Знакомый врач приводит Адольфа Г. к психиатру, который специализируется на отклонениях в поведении. Это Зигмунд Фрейд. Сеансы психоанализа помогают молодому художнику преодолеть сексуальные проблемы, писатель же получает возможность рассказать о его детстве. Кстати, этот сюжетный ход имеет вполне реальные основания: известно, что в 1918 году Гитлер подвергался лечению гипнозом у последователя Фрейда. Пятнадцать лет спустя, узнав о приходе к власти своего бывшего пациента, врач, ставший к тому времени маститым ученым, заявил своим ученикам, что страной правит сумасшедший. Через два месяца он лишился кафедры, ему запретили преподавать, он вынужден был бежать в Швейцарию, где вскоре покончил с собой, успев спрятать в сейфе на базельской вилле медицинское досье Гитлера.
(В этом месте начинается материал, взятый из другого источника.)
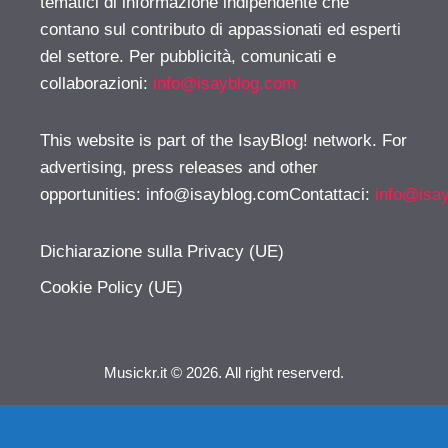
tematici di informazione indipendente che
contano sul contributo di appassionati ed esperti
del settore. Per pubblicità, comunicati e
collaborazioni:
info@isayblog.com
This website is part of the IsayBlog! network. For
advertising, press releases and other
opportunities:
info@isayblog.comContattaci
:
info@isa
Dichiarazione sulla Privacy (UE)
Cookie Policy (UE)
Musickr.it © 2026. All right reserverd.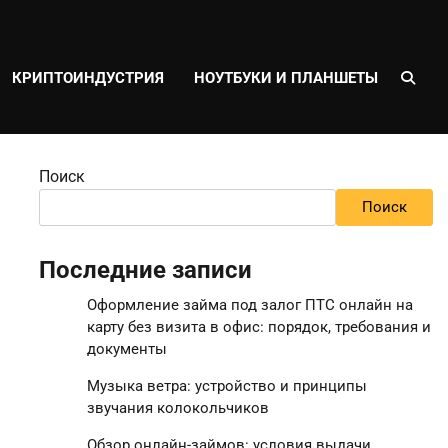
КРИПТОИНДУСТРИЯ
НОУТБУКИ И ПЛАНШЕТЫ
Поиск
Поиск
Последние записи
Оформление займа под залог ПТС онлайн на
карту без визита в офис: порядок, требования и
документы
Музыка ветра: устройство и принципы
звучания колокольчиков
Обзор онлайн-займов: условия выдачи,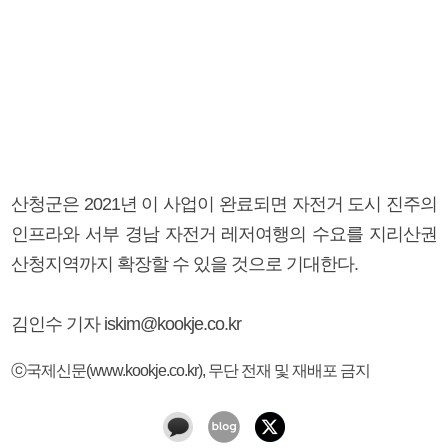
산청군은 2021년 이 사업이 완료되면 자전거 도시 진주의
인프라와 서부 경남 자전거 레저여행의 수요를 지리산권
산청지역까지 확장할 수 있을 것으로 기대한다.
김인수 기자 iskim@kookje.co.kr
ⓒ국제신문(www.kookje.co.kr), 무단 전재 및 재배포 금지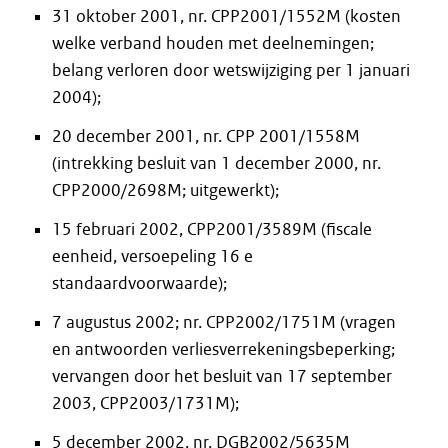
31 oktober 2001, nr. CPP2001/1552M (kosten
welke verband houden met deelnemingen;
belang verloren door wetswijziging per 1 januari
2004);
20 december 2001, nr. CPP 2001/1558M
(intrekking besluit van 1 december 2000, nr.
CPP2000/2698M; uitgewerkt);
15 februari 2002, CPP2001/3589M (fiscale
eenheid, versoepeling 16 e
standaardvoorwaarde);
7 augustus 2002; nr. CPP2002/1751M (vragen
en antwoorden verliesverrekeningsbeperking;
vervangen door het besluit van 17 september
2003, CPP2003/1731M);
5 december 2002, nr. DGB2002/5635M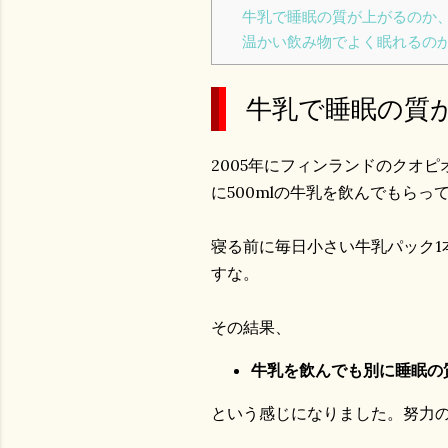
牛乳で睡眠の質が上がるのか
温かい飲み物でよく眠れるの
牛乳で睡眠の質
2005年にフィンランドのクオ
に500mlの牛乳を飲んでもら
寝る前に毎日小さい牛乳パック1
すな。
その結果、
牛乳を飲んでも別に睡眠の
という感じになりました。努力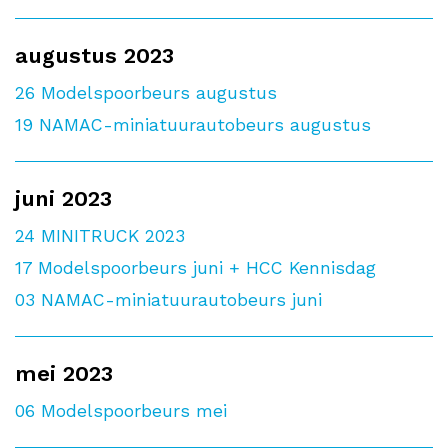
augustus 2023
26
Modelspoorbeurs augustus
19
NAMAC-miniatuurautobeurs augustus
juni 2023
24
MINITRUCK 2023
17
Modelspoorbeurs juni + HCC Kennisdag
03
NAMAC-miniatuurautobeurs juni
mei 2023
06
Modelspoorbeurs mei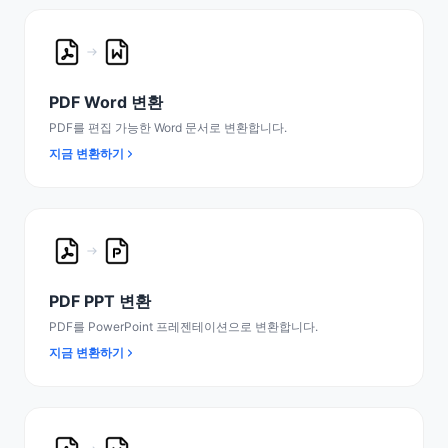
PDF Word 변환
PDF를 편집 가능한 Word 문서로 변환합니다.
지금 변환하기
PDF PPT 변환
PDF를 PowerPoint 프레젠테이션으로 변환합니다.
지금 변환하기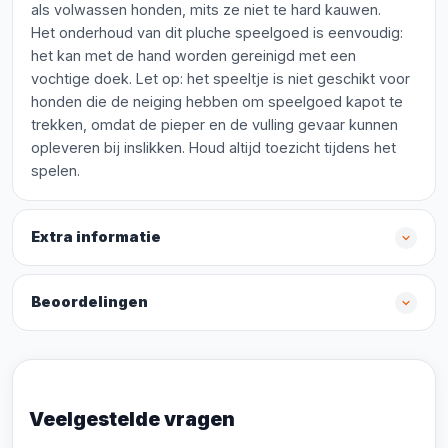
als volwassen honden, mits ze niet te hard kauwen.
Het onderhoud van dit pluche speelgoed is eenvoudig:
het kan met de hand worden gereinigd met een
vochtige doek. Let op: het speeltje is niet geschikt voor
honden die de neiging hebben om speelgoed kapot te
trekken, omdat de pieper en de vulling gevaar kunnen
opleveren bij inslikken. Houd altijd toezicht tijdens het
spelen.
Extra informatie
Beoordelingen
Veelgestelde vragen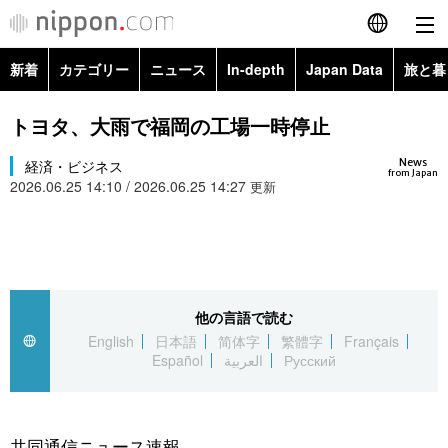
新着
カテゴリー
ニュース
In-depth
Japan Data
旅と暮
English
政治・外交
Topics
トヨタ、大雨で福岡の工場一時停止
简体字
News
経済・ビジネス
経済・ビジネス
Images
繁體字
from Japan
2026.06.25 14:10 / 2026.06.25 14:27
更新
カテゴリー
国際・海外
People
Français
政治・外交
ニュース
社会
東京
Español
経済・ビジネス
トップ
In-depth
他の言語で読む
文化
お知らせ
العربية
English
日本語
简体字
繁體字
Français
Español
العربية
Русский
国際
アーカイブ
Japan Data
科学・技術
Русский
社会
旅と暮らし
暮らし
共同通信ニュース速報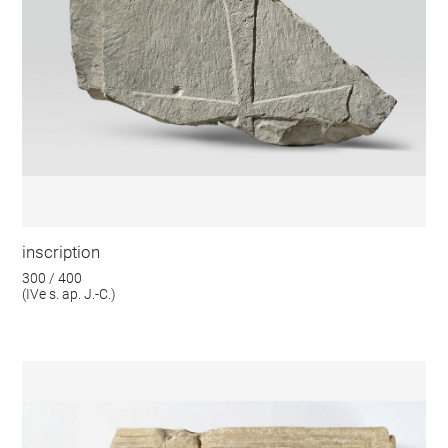
inscription
300 / 400
(IVe s. ap. J.-C.)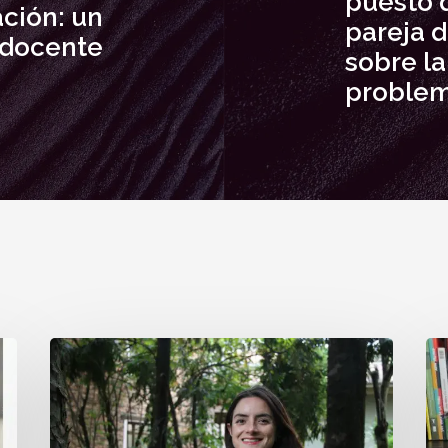
puesto 
ción: un
pareja 
n docente
sobre la
proble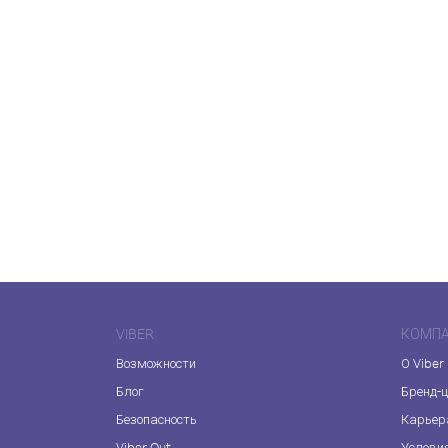
VIBER
КОМП
Возможности
О Viber
Блог
Бренд-
Безопасность
Карьер
Viber Out
Услови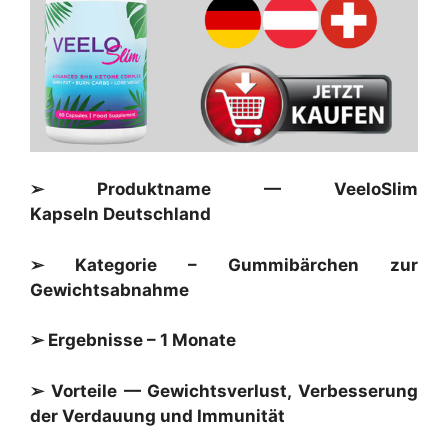
➢ Produktname — VeeloSlim
Kapseln Deutschland
➢ Kategorie – Gummibärchen zur
Gewichtsabnahme
➢ Ergebnisse – 1 Monate
➢ Vorteile — Gewichtsverlust, Verbesserung
der Verdauung und Immunität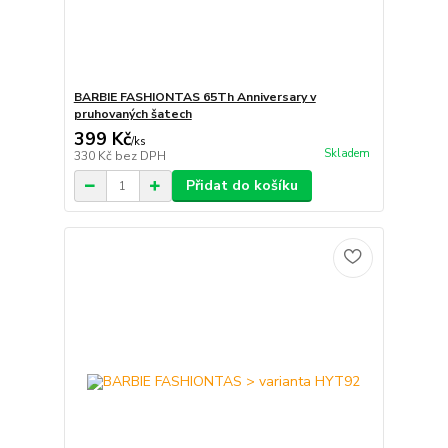
BARBIE FASHIONTAS 65Th Anniversary v
pruhovaných šatech
399 Kč
/
ks
Skladem
330 Kč
bez DPH
Přidat do košíku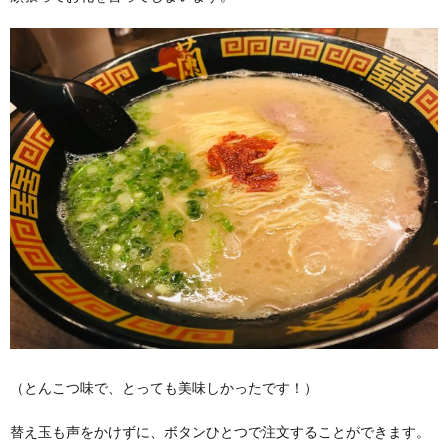
（とんこつ味で、とっても美味しかったです！）
替え玉も声をかけずに、ボタンひとつで注文することができます。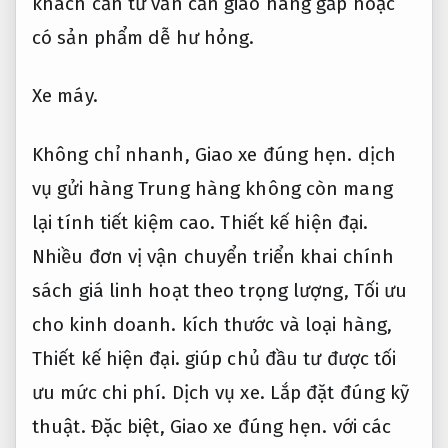
khách cần tư vấn cần giao hàng gấp hoặc
có sản phẩm dễ hư hỏng.
Xe máy.
Không chỉ nhanh,
Giao xe đúng hẹn.
dịch
vụ gửi hàng Trung hàng không còn mang
lại tính tiết kiệm cao.
Thiết kế hiện đại.
Nhiều đơn vị vận chuyển triển khai chính
sách giá linh hoạt theo trọng lượng,
Tối ưu
cho kinh doanh.
kích thước và loại hàng,
Thiết kế hiện đại.
giúp chủ đầu tư được tối
ưu mức chi phí.
Dịch vụ xe.
Lắp đặt đúng kỹ
thuật.
Đặc biệt,
Giao xe đúng hẹn.
với các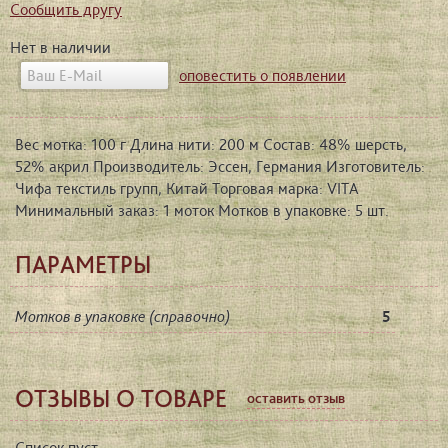
Сообщить другу
Нет в наличии
оповестить о появлении
Вес мотка: 100 г Длина нити: 200 м Состав: 48% шерсть,
52% акрил Производитель: Эссен, Германия Изготовитель:
Чифа текстиль групп, Китай Торговая марка: VITA
Минимальный заказ: 1 моток Мотков в упаковке: 5 шт.
ПАРАМЕТРЫ
Мотков в упаковке (справочно)
5
ОТЗЫВЫ О ТОВАРЕ
оставить отзыв
Список пуст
Таким образом, в романе Шмитта выписаны обе версии развития событий: реальная и воображаемая. В реальности Гитлер — неудачник, почти нищий, шанс продвинуться ему дает война, он становится капралом, кавалером Железного креста, затем вступает в партию национал-социалистов и так далее. Жизнь Гитлера следует курсом, описанным в учебниках истории. В финале романа это диктатор-мизантроп, железной пятой придавивший Европу. Он женится на Еве Браун, и в последние часы рейха инсценирует смерть в духе финальной сцены из «Тристана и Изольды». В параллельном повествовании — в воображаемой реальности — вместо волны негодования, ненависти и презрения, захлестнувшей абитуриента-неудачника и породившей агрессивный отпор, возникает теплая волна: ощущение счастья, сознание превосходства над обывателями, сознание причастности. Вместо того чтобы сетовать на жестокую несправедливость судьбы, юный Адольф мирно присутствует на студенческой пирушке, вместе с новыми друзьями рассуждает об искусстве новой эры. Его художественные способности куда как скромны, его истинный дар — умение убеждать людей, манипулировать ими. Как и его кумир Рихард Вагнер, он незаурядный режиссер, собственную карьеру выстраивает как спектакль. Антисемитизм при его ремесле только помеха, ведь нельзя ненавидеть тех, кто коллекционирует твои картины. Адольф Г. покоряет Париж, становится знаменитым художником-сюрреалистом, общается с Дали и Магриттом, женится на Саре Рубинштейн, у них рождаются близнецы. За обладание его полотнами соперничают галереи, барон Ротшильд устраивает прием в его честь. После Второй мировой войны художник перебирается в Соединенные Штаты и мирно угасает в кругу семьи.